[[ Data to examine, beginning ]]

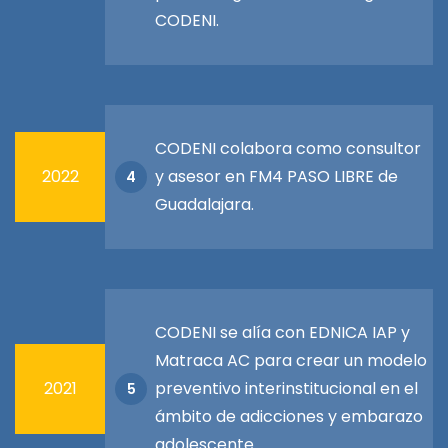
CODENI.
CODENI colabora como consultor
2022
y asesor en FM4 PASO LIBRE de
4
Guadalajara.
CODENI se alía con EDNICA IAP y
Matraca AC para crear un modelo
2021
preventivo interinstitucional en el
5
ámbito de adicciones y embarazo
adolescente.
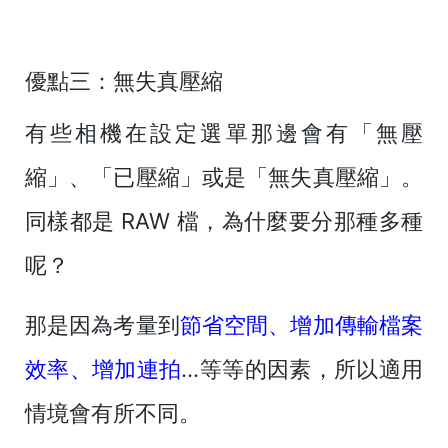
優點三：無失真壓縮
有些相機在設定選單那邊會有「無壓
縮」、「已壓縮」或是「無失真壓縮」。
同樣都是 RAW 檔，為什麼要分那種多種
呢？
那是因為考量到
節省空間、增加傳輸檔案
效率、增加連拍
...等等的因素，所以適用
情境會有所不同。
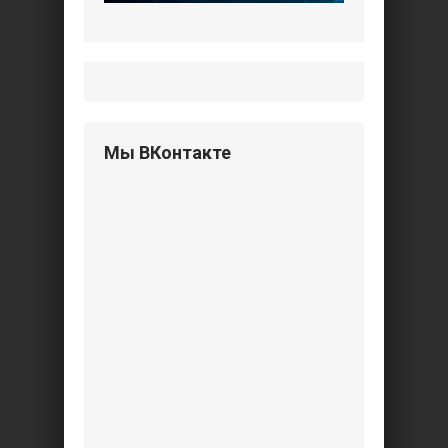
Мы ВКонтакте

[[ Data to examine, end ]]
[[ Data to examine, beginning ]]

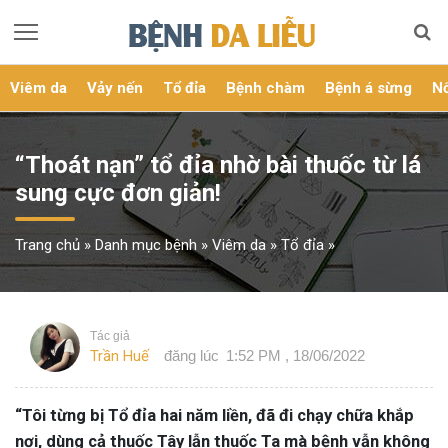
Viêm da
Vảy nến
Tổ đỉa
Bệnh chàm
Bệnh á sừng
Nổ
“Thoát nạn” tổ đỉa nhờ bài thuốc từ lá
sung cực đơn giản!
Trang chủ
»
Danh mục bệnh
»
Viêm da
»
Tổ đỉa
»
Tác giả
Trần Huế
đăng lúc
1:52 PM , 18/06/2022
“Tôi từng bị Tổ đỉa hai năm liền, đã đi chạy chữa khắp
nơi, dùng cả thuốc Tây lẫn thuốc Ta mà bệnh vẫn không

[[ Data to examine, end ]]

• _Exercise goal_: Count how many lines in the entries hold "CODENI" and reply with that number alone.

• _Your solution_: 3